Extremos
 
COLUNISTA PABLO BUCCIARELLI
 
O Dilema da Bifurcação
 
Texto: Pablo Bucciarelli
5 de novembro de 2015 - 13:16
 
Pablo Bucciarelli. Foto: Carla Machado
 
  Pablo Bucciarelli  

Fui acometido por essa loucura de caminhar longas distâncias. Isso começou cedo. Não me lembro porque. Sempre buscava realizar grandes jornadas. Queria alcançar o final da praia, o alto da montanha, atravessar planícies, passar a noite na floresta explorando. Sinto um impulso, um chamado. Disso eu posso falar. Do sabor que essas experiências me trazem. Sabor de novidade. Estou sempre conectado com o astral, e dele sopram sinais, com os quais me integro ao estado de inspiração contínuo.

Meus olhos são como radares, buscando o sentido das manifestações naturais. Sou um andarilho, nômade e ermitão. Não me contento na fixação, na ostentação... Minhas vestes são a mata. Minha alegria reside na chuva caindo, no vento que bate na face. Procuro meus ancestrais no pensamento, sigo suas tradições. Me lanço no mundo, converso com os animais, com as árvores. Vejo xamãs passando nas trilhas, colhendo as folhas, a raiz, para o feitio do chá.

Em trecho de “A Alma Imoral”, do rabino Nilton Bonder, ele escreve o que poderia ser uma explicação para essa busca:

“Certa vez uma criança arrebatou o melhor de mim. Eu viajava e me encontrava diante de uma encruzilhada. Vi então um menino e lhe perguntei qual seria o caminho para a cidade. Ele respondeu: ‘Este é o caminho curto e longo e este o longo e curto’. Tomei o curto e longo e logo deparei com obstáculos intransponíveis de jardins e pomares. Ao retornar, reclamei: ‘Meu filho, você não me disse que era o caminho curto?’ O menino então respondeu: ‘Porém, lhe disse que era longo.’”

Em sua linha de pensamento, o rabino reflete quanto à sobrevivência. O instinto da vida está sempre na direção do simples, do fácil, o que seria uma lei evolucionista. No entanto, em suas palavras, ele complementa com a tese de que estamos atentos aos dois campos de evolução. “Certamente os corpos se movem na direção mais imediata e curta. Os galhos buscam a luz e o animal a água, mas sua inteligência interna, sua alma, está atenta a longas modificações. A tentativa de sobrevivência acontece nos campos de batalha do mundo curto e do mundo longo. As chances de extinção dos que percorrem caminhos curtos que são longos é muito grande. As espécies sobreviventes são aquelas que souberam fazer opções pelo longo caminho curto.”
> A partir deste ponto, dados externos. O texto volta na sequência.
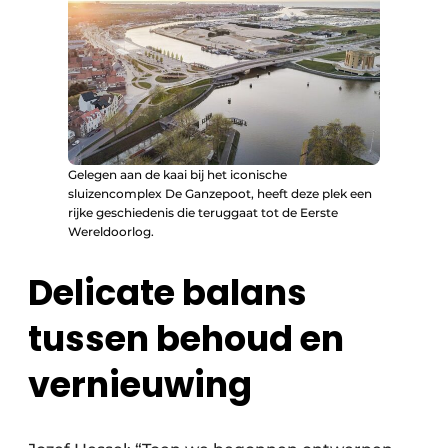
Gelegen aan de kaai bij het iconische
sluizencomplex De Ganzepoot, heeft deze plek een
rijke geschiedenis die teruggaat tot de Eerste
Wereldoorlog.
Delicate balans
tussen behoud en
vernieuwing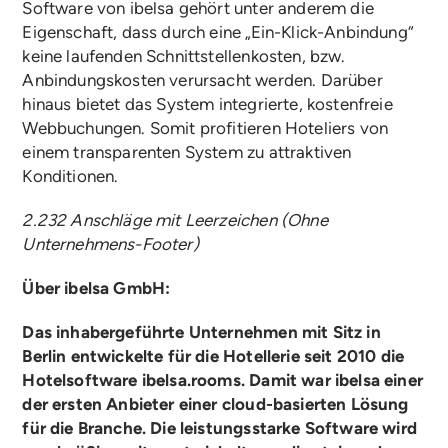
Software von ibelsa gehört unter anderem die
Eigenschaft, dass durch eine „Ein-Klick-Anbindung“
keine laufenden Schnittstellenkosten, bzw.
Anbindungskosten verursacht werden. Darüber
hinaus bietet das System integrierte, kostenfreie
Webbuchungen. Somit profitieren Hoteliers von
einem transparenten System zu attraktiven
Konditionen.
2.232 Anschläge mit Leerzeichen (Ohne
Unternehmens-Footer)
Über ibelsa GmbH:
Das inhabergeführte Unternehmen mit Sitz in
Berlin entwickelte für die Hotellerie
seit
2010 die
Hotelsoftware ibelsa.rooms. Damit war
i
belsa einer
der ersten Anbieter einer cloud-basierten Lösung
für die Branche. Die leistungsstarke Software wird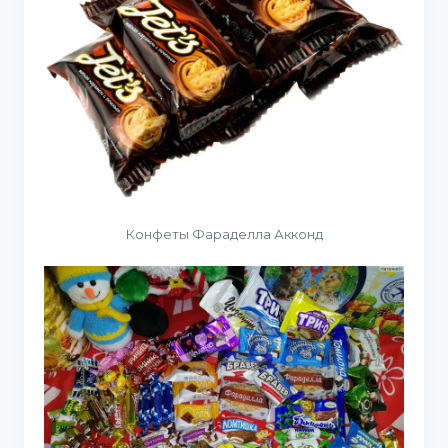
Конфеты Фараделла Акконд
As encruzilhadas são de grande importância, pois não são meras opções de acesso, mas de sobrevivência. A coragem está em ouvir o menino das encruzilhadas. A paz está primeiro com quem vem de longe.

Realizei recentemente uma grande caminhada, a Transmantiqueira em solitário, foram 397 km em 6 dias, 5 horas e 20 minutos. Fiz correndo grande parte do trajeto, buscando respostas íntimas. Dormi 18 horas ao todo. Me nutri, na verdade, daquilo que eu sou em essência, da natureza. E a todos que estão juntos nessa grande caminhada, vamos dar mais atenção ao nosso sagrado coração. Olhar mais para os sinais da alma e menos para a estética exterior do mundo material. E assim, vamos caminhando, sem destino, mas com um único propósito.

Nas palavras de um amigo, me inspiro para arrematar esse discurso. “Sou filho do burro bravo, como Sinueh, O Egípcio, rasgado pela entropia, mas com um escárnio no sorriso levado, pois entrópica é a bandida mente, que a nós não engana mais. Subo a montanha das inverdades pisando pra amassar e triturar um bom lixo que seja alimento de quem precisa, pois aqui nos alimentamos de luz, luz das estrelas, da lua e do Sol. Por isso, vamos nos encontrar ou reencontrar sempre, de preferência na madrugada amanhecendo filigranas de luz que nos reconhece como tal. E então, vamos nos descoagulando, transpondo universos, dimensões e nos amalgamando cada vez mais ao Misterioso Criador. Como lasca de qualquer droga, humano sou e preciso que gostem, embora o nosso Deus interior saiba que tudo isso são bobagens, pois o que interessa é cumprir as metas e falhar cada vez menos pra sermos merecedores.”